Voilà la nouvelle entreprise du médiateur de la République qui, se tournant le pouce depuis un moment, s’offre un peu de travail en se faisant élire à la tête de l’association des médiateurs. Pourtant, les chantiers sont énormes au Togo. Rien qu’avec la déclaration des biens et avoirs des personnalités, hauts fonctionnaires et autres agents publics, la dame devrait être chargée. Malheureusement, ce n’est pas le cas parce que les personnes assujetties à la déclaration des biens et avoirs font tout ce qui est en leur pouvoir pour se soustraire à cette obligation.

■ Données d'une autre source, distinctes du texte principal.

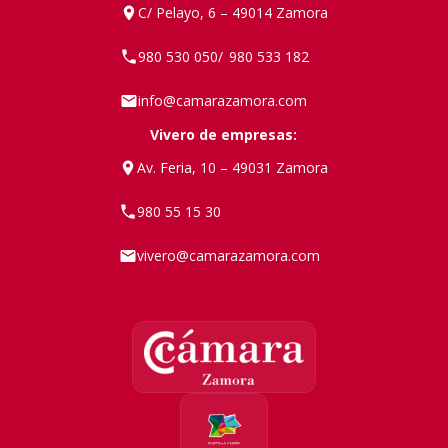
C/ Pelayo, 6 – 49014 Zamora
980 530 050
980 533 182
/
info@camarazamora.com
Vivero de empresas:
Av. Feria, 10 – 49031 Zamora
980 55 15 30
vivero@camarazamora.com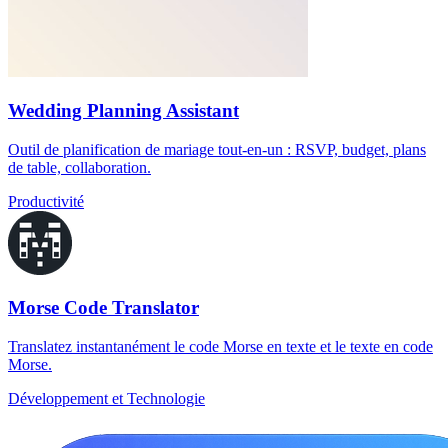
Wedding Planning Assistant
Outil de planification de mariage tout-en-un : RSVP, budget, plans
de table, collaboration.
Productivité
Morse Code Translator
Translatez instantanément le code Morse en texte et le texte en code
Morse.
Développement et Technologie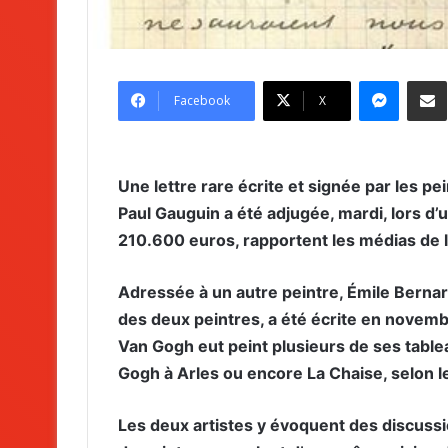
Messenger
Partag
Facebook
X
Une lettre rare écrite et signée par les p
Paul Gauguin a été adjugée, mardi, lors d
210.600 euros, rapportent les médias de 
Adressée à un autre peintre, Émile Bernard,
des deux peintres, a été écrite en novem
Van Gogh eut peint plusieurs de ses tab
Gogh à Arles ou encore La Chaise, selon l
Les deux artistes y évoquent des discussi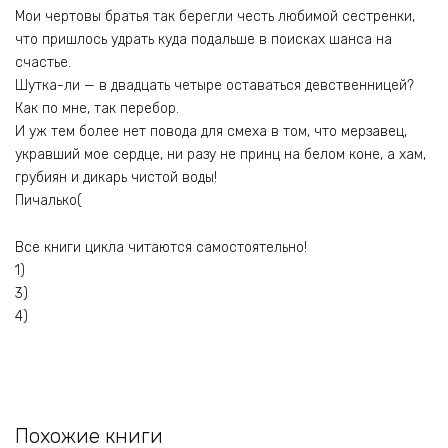
Мои чертовы братья так берегли честь любимой сестренки,
что пришлось удрать куда подальше в поисках шанса на
счастье.
Шутка-ли — в двадцать четыре оставаться девственницей?
Как по мне, так перебор.
И уж тем более нет повода для смеха в том, что мерзавец,
укравший мое сердце, ни разу не принц на белом коне, а хам,
грубиян и дикарь чистой воды!
Пичалько(
Все книги цикла читаются самостоятельно!
1)
3)
4)
Похожие книги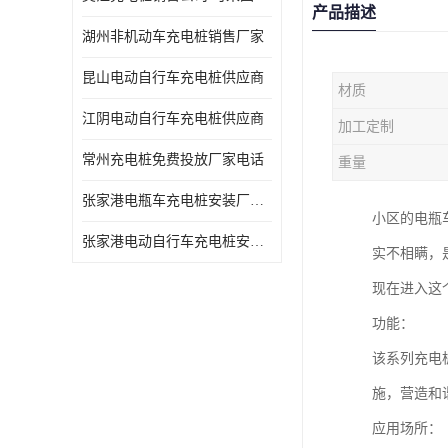
产品描述
湖州非机动车充电桩销售厂家
昆山电动自行车充电桩供应商
材质
江阴电动自行车充电桩供应商
加工定制
常州充电桩免费投放厂家电话
重量
张家港电瓶车充电桩安装厂家电话
小区的电瓶
张家港电动自行车充电桩安装供货商
实不相瞒，
现在进入这
功能：
该系列充电
施，营造和
应用场所：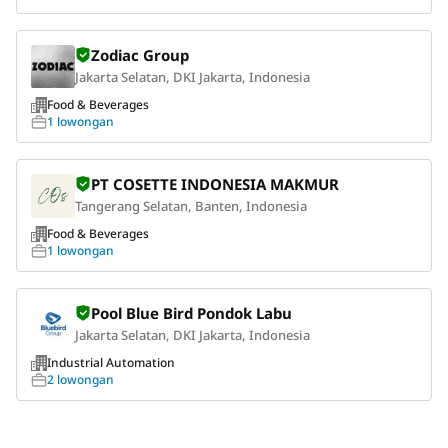
Zodiac Group
Jakarta Selatan, DKI Jakarta, Indonesia
Food & Beverages
1 lowongan
PT COSETTE INDONESIA MAKMUR
Tangerang Selatan, Banten, Indonesia
Food & Beverages
1 lowongan
Pool Blue Bird Pondok Labu
Jakarta Selatan, DKI Jakarta, Indonesia
Industrial Automation
2 lowongan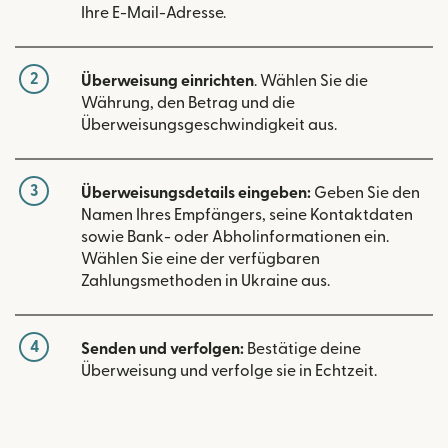
Ihre E-Mail-Adresse.
2
Überweisung einrichten
. Wählen Sie die
Währung, den Betrag und die
Überweisungsgeschwindigkeit aus.
3
Überweisungsdetails eingeben:
Geben Sie den
Namen Ihres Empfängers, seine Kontaktdaten
sowie Bank- oder Abholinformationen ein.
Wählen Sie eine der verfügbaren
Zahlungsmethoden in Ukraine aus.
4
Senden und verfolgen:
Bestätige deine
Überweisung und verfolge sie in Echtzeit.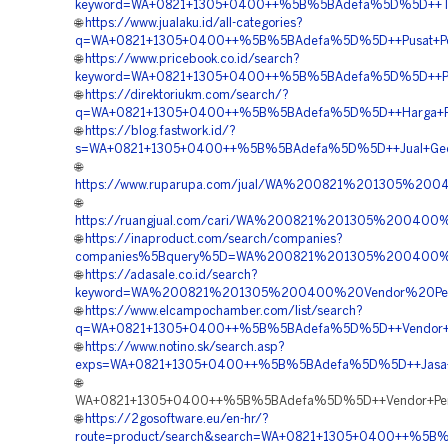
keyword=WA+0821+1305+0400++%5B%5BAdefa%5D%5D++Tempa
🌐
https://www.jualaku.id/all-categories?
q=WA+0821+1305+0400++%5B%5BAdefa%5D%5D++Pusat+Peng
🌐
https://www.pricebook.co.id/search?
keyword=WA+0821+1305+0400++%5B%5BAdefa%5D%5D++Pusa
🌐
https://direktoriukm.com/search/?
q=WA+0821+1305+0400++%5B%5BAdefa%5D%5D++Harga+Pas
🌐
https://blog.fastwork.id/?
s=WA+0821+1305+0400++%5B%5BAdefa%5D%5D++Jual+Geof
🌐
https://www.ruparupa.com/jual/WA%200821%201305%2
🌐
https://ruangjual.com/cari/WA%200821%201305%2004
🌐
https://inaproduct.com/search/companies?
companies%5Bquery%5D=WA%200821%201305%200400%
🌐
https://adasale.co.id/search?
keyword=WA%200821%201305%200400%20Vendor%20Pe
🌐
https://www.elcampochamber.com/list/search?
q=WA+0821+1305+0400++%5B%5BAdefa%5D%5D++Vendor+EP
🌐
https://www.notino.sk/search.asp?
exps=WA+0821+1305+0400++%5B%5BAdefa%5D%5D++Jasa+Geo
🌐
WA+0821+1305+0400++%5B%5BAdefa%5D%5D++Vendor+Peng
🌐
https://2gosoftware.eu/en-hr/?
route=product/search&search=WA+0821+1305+0400++%5B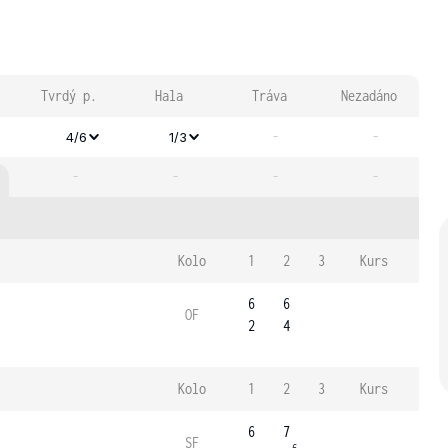
Tvrdý p.
Hala
Tráva
Nezadáno
-
-
4/6
1/3
-
-
-
-
Kolo
1
2
3
Kurs
6
6
OF
2
4
Kolo
1
2
3
Kurs
6
7
SF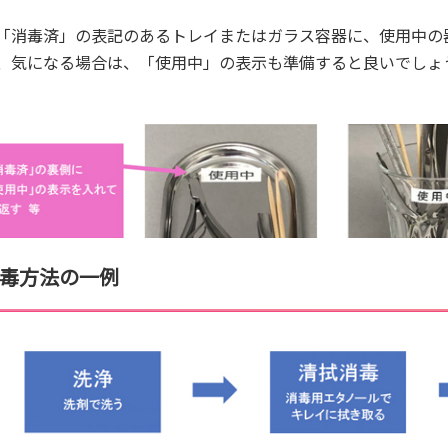
「消毒済」の表記のあるトレイまたはガラス容器に、使用中の
、気になる場合は、「使用中」の表示も準備すると良いでしょ
毒方法の一例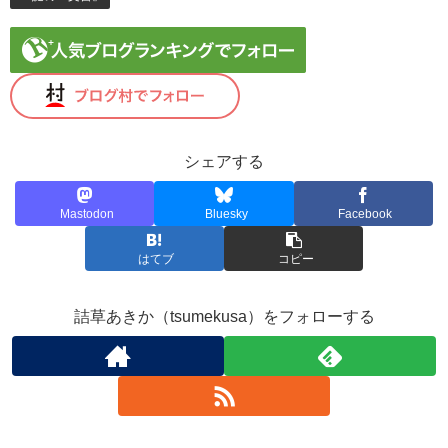
シェアする
Mastodon
Bluesky
Facebook
はてブ
コピー
詰草あきか（tsumekusa）をフォローする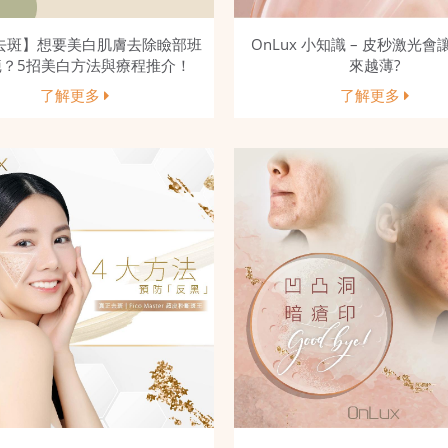
去斑】想要美白肌膚去除瞼部班
OnLux 小知識 – 皮秒激光
疤？5招美白方法與療程推介！
來越薄?
了解更多
了解更多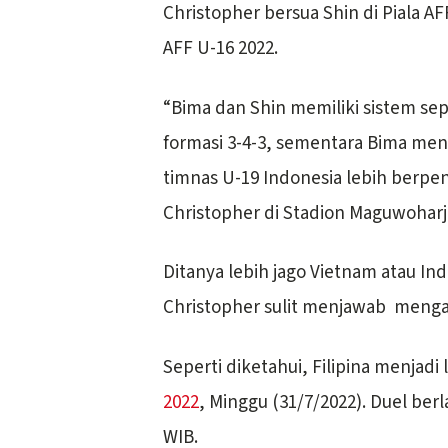
Christopher bersua Shin di Piala A
AFF U-16 2022.
“Bima dan Shin memiliki sistem se
formasi 3-4-3, sementara Bima men
timnas U-19 Indonesia lebih berpe
Christopher di Stadion Maguwoharj
Ditanya lebih jago Vietnam atau Ind
Christopher sulit menjawab mengak
Seperti diketahui, Filipina menjadi
2022
, Minggu (31/7/2022). Duel ber
WIB.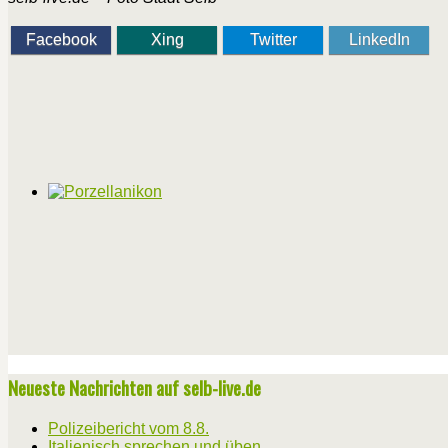
Facebook
Xing
Twitter
LinkedIn
Neueste Nachrichten auf selb-live.de
Polizeibericht vom 8.8.
Italienisch sprechen und üben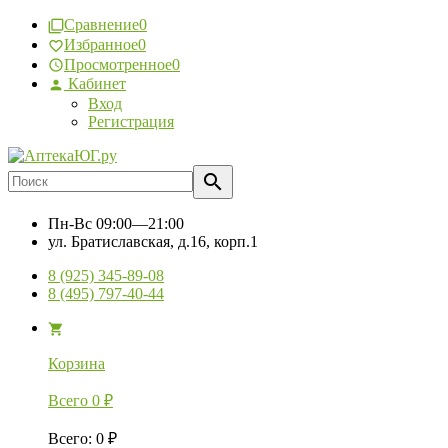
Сравнение
0
Избранное
0
Просмотренное
0
Кабинет
Вход
Регистрация
Пн-Вс
09:00—21:00
ул. Братиславская, д.16, корп.1
8 (925) 345-89-08
8 (495) 797-40-44
Корзина
Всего
0
₽
Всего
:
0
₽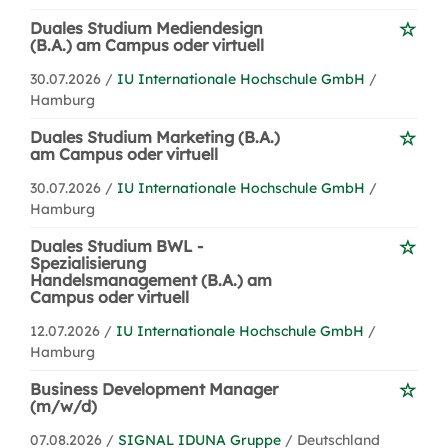
Duales Studium Mediendesign
(B.A.) am Campus oder virtuell
30.07.2026 /
IU Internationale Hochschule GmbH
/
Hamburg
Duales Studium Marketing (B.A.)
am Campus oder virtuell
30.07.2026 /
IU Internationale Hochschule GmbH
/
Hamburg
Duales Studium BWL -
Spezialisierung
Handelsmanagement (B.A.) am
Campus oder virtuell
12.07.2026 /
IU Internationale Hochschule GmbH
/
Hamburg
Business Development Manager
(m/w/d)
07.08.2026 /
SIGNAL IDUNA Gruppe
/ Deutschland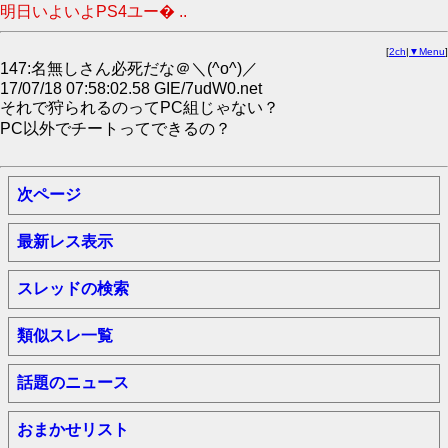
明日いよいよPS4ユー� ..
[
2ch
|
▼Menu
]
147:名無しさん必死だな＠＼(^o^)／
17/07/18 07:58:02.58 GIE/7udW0.net
それで狩られるのってPC組じゃない？
PC以外でチートってできるの？
次ページ
最新レス表示
スレッドの検索
類似スレ一覧
話題のニュース
おまかせリスト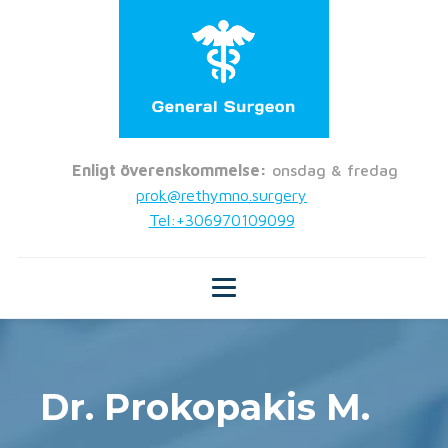
Enligt överenskommelse:
onsdag & fredag
prok@rethymno.surgery
Tel:+306970109099
Dr. Prokopakis M.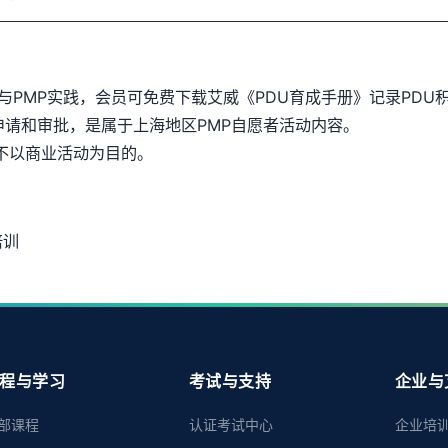
与PMP实践，会员可免费下载艾威《PDU育成手册》记录PDU
申请和审批，是属于上海地区PMP自愿者活动内容。
不以商业活动为目的。
培训
程与学习
考试与支持
企业与
部课程
认证考试中心
企业培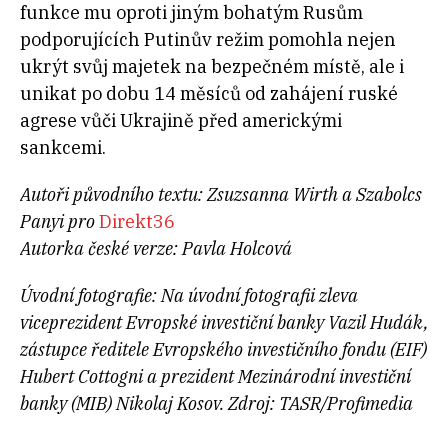
funkce mu oproti jiným bohatým Rusům
podporujících Putinův režim pomohla nejen
ukrýt svůj majetek na bezpečném místě, ale i
unikat po dobu 14 měsíců od zahájení ruské
agrese vůči Ukrajině před americkými
sankcemi.
Autoři původního textu: Zsuzsanna Wirth a Szabolcs
Panyi pro
Direkt36
Autorka české verze: Pavla Holcová
Úvodní fotografie: Na úvodní fotografii zleva
viceprezident Evropské investiční banky Vazil Hudák,
zástupce ředitele Evropského investičního fondu (EIF)
Hubert Cottogni a prezident Mezinárodní investiční
banky (MIB) Nikolaj Kosov. Zdroj: TASR/Profimedia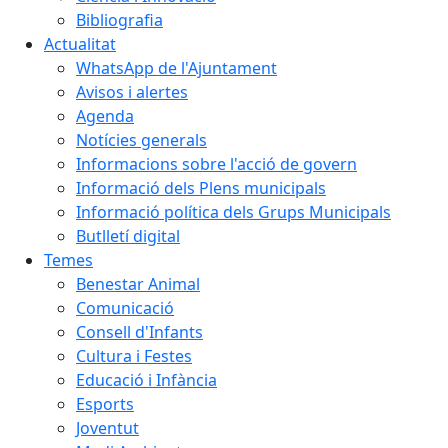
Bibliografia
Actualitat
WhatsApp de l'Ajuntament
Avisos i alertes
Agenda
Notícies generals
Informacions sobre l'acció de govern
Informació dels Plens municipals
Informació política dels Grups Municipals
Butlletí digital
Temes
Benestar Animal
Comunicació
Consell d'Infants
Cultura i Festes
Educació i Infància
Esports
Joventut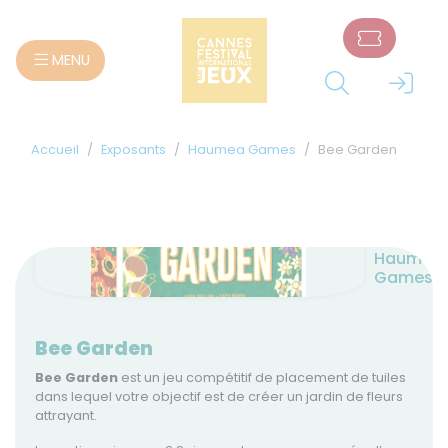
Panneau de gestion des cookies
MENU
Accueil
Exposants
Haumea Games
Bee Garden
Haumea
Games
Bee Garden
Bee Garden
est un jeu compétitif de placement de tuiles
dans lequel votre objectif est de créer un jardin de fleurs
attrayant.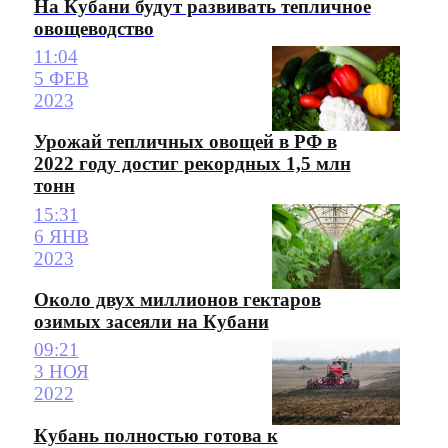
На Кубани будут развивать тепличное
овощеводство
11:04
5 ФЕВ
2023
Урожай тепличных овощей в РФ в
2022 году достиг рекордных 1,5 млн
тонн
15:31
6 ЯНВ
2023
Около двух миллионов гектаров
озимых засеяли на Кубани
09:21
3 НОЯ
2022
Кубань полностью готова к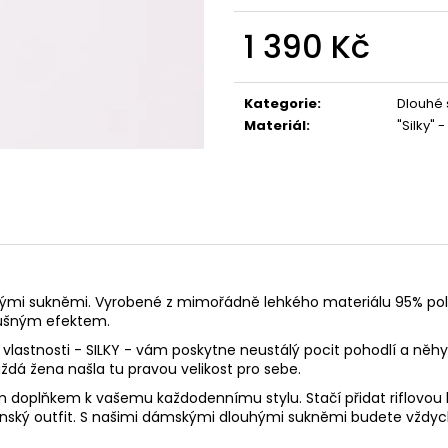
1 490 Kč
1 490 Kč
1 390 Kč
Měrná
cena:
Kategorie
:
Dlouhé
Materiál
:
"Silky" 
ými sukněmi. Vyrobené z mimořádně lehkého materiálu 95% poly
zdušným efektem.
ho vlastnosti - SILKY - vám poskytne neustálý pocit pohodlí a ně
ždá žena našla tu pravou velikost pro sebe.
m doplňkem k vašemu každodennímu stylu. Stačí přidat riflovou 
nský outfit. S našimi dámskými dlouhými sukněmi budete vždyck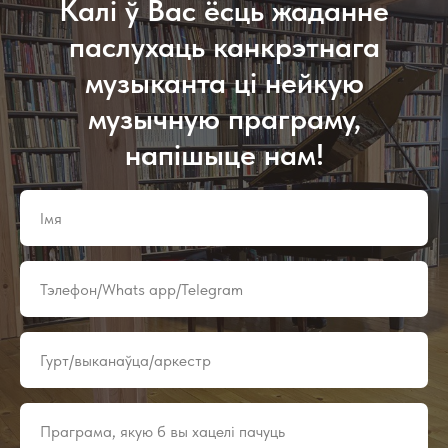
Калі ў Вас ёсць жаданне
паслухаць канкрэтнага
музыканта ці нейкую
музычную праграму,
напішыце нам!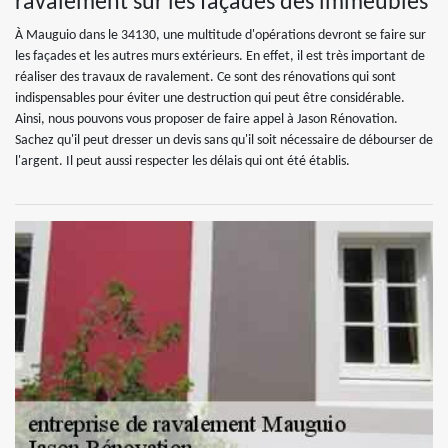
ravalement sur les façades des immeubles
À Mauguio dans le 34130, une multitude d'opérations devront se faire sur
les façades et les autres murs extérieurs. En effet, il est très important de
réaliser des travaux de ravalement. Ce sont des rénovations qui sont
indispensables pour éviter une destruction qui peut être considérable.
Ainsi, nous pouvons vous proposer de faire appel à Jason Rénovation.
Sachez qu'il peut dresser un devis sans qu'il soit nécessaire de débourser de
l'argent. Il peut aussi respecter les délais qui ont été établis.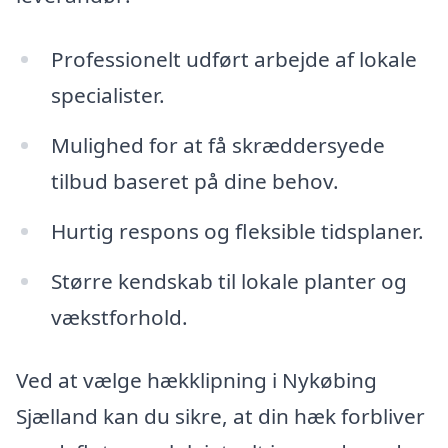
Professionelt udført arbejde af lokale
specialister.
Mulighed for at få skræddersyede
tilbud baseret på dine behov.
Hurtig respons og fleksible tidsplaner.
Større kendskab til lokale planter og
vækstforhold.
Ved at vælge hækklipning i Nykøbing
Sjælland kan du sikre, at din hæk forbliver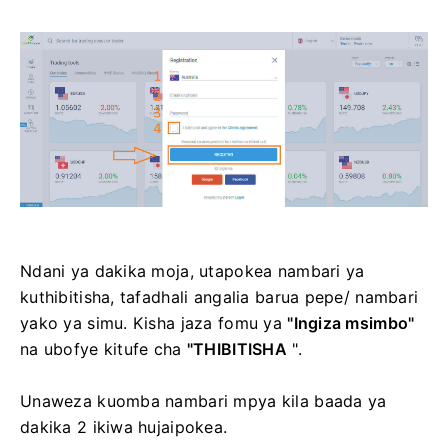
Ndani ya dakika moja, utapokea nambari ya
kuthibitisha, tafadhali angalia barua pepe/ nambari
yako ya simu.
Kisha jaza fomu ya
"Ingiza msimbo"
na ubofye kitufe cha
"THIBITISHA
".
Unaweza kuomba nambari mpya kila baada ya
dakika 2 ikiwa hujaipokea.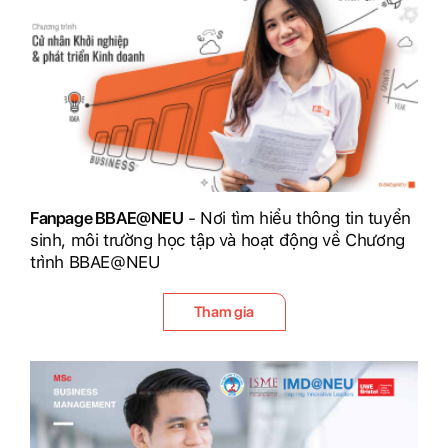
Fanpage BBAE@NEU
- Nơi tìm hiểu thông tin tuyển
sinh, môi trường học tập và hoạt động về Chương
trình BBAE@NEU
Tham gia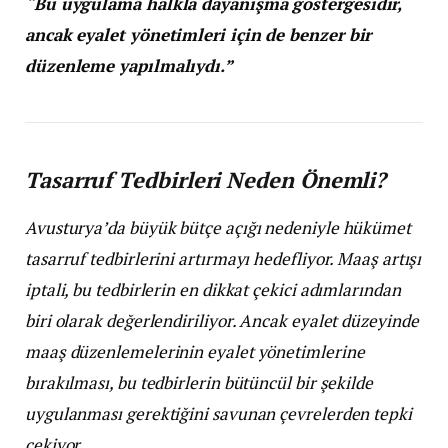
“Bu uygulama halkla dayanışma göstergesidir,
ancak eyalet yönetimleri için de benzer bir
düzenleme yapılmalıydı.”
Tasarruf Tedbirleri Neden Önemli?
Avusturya’da büyük bütçe açığı nedeniyle hükümet
tasarruf tedbirlerini artırmayı hedefliyor. Maaş artışı
iptali, bu tedbirlerin en dikkat çekici adımlarından
biri olarak değerlendiriliyor. Ancak eyalet düzeyinde
maaş düzenlemelerinin eyalet yönetimlerine
bırakılması, bu tedbirlerin bütüncül bir şekilde
uygulanması gerektiğini savunan çevrelerden tepki
çekiyor.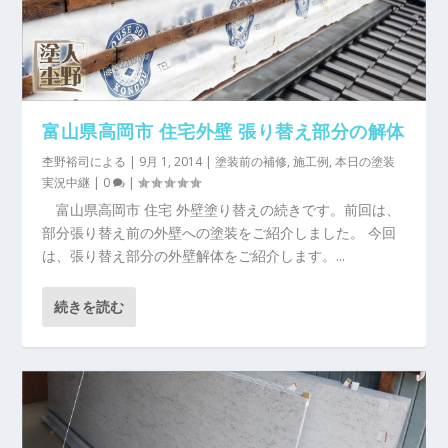
富山県高岡市 住宅外壁 張り替え部分の解体
杢野裕司
による |
9月 1, 2014
|
塗装前の補修
,
施工例
,
本日の塗装
実況中継
|
0
|
富山県高岡市 住宅 外壁塗り替えの続きです。前回は、
部分張り替え前の外壁への塗装をご紹介しました。 今回
は、張り替え部分の外壁解体をご紹介します。...
続きを読む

Il nous souvient les différentes, mais surtout nombreuses étapes franchies par la loi organique n°2020-003 du 24 janvier 2020 fixant les conditions de déclaration de biens et avoirs des hautes personnalités, des hauts fonctionnaires et autres agents publics. En effet, c’est depuis le 30 décembre 2019 que l’Assemblée nationale a adopté cette loi. A l’époque, certains avaient cru que les choses iraient très vite pour aboutir à l’effectivité de cette disposition, mais c’était sans compter avec la volonté manifeste du régime de jouer la montre.
Dix mois plus tard, soit en octobre 2020, le gouvernement finit par adopter en conseil des ministres l’avant-projet de loi relatif au médiateur de la République. C’est cette personnalité qui doit recevoir les déclarations, mais en attendant, le projet de loi doit être validé par l’Assemblée nationale, le médiateur de la République va ensuite prêter serment et déclarer ses biens avant de recevoir les déclarations des autres. Awa Nana-Daboya a fini par déclarer ses biens le 24 janvier 2022 devant la Cour Constitutionnelle, ouvrant ainsi la voie à la déclaration du patrimoine de Faure Gnassingbé et compagnie.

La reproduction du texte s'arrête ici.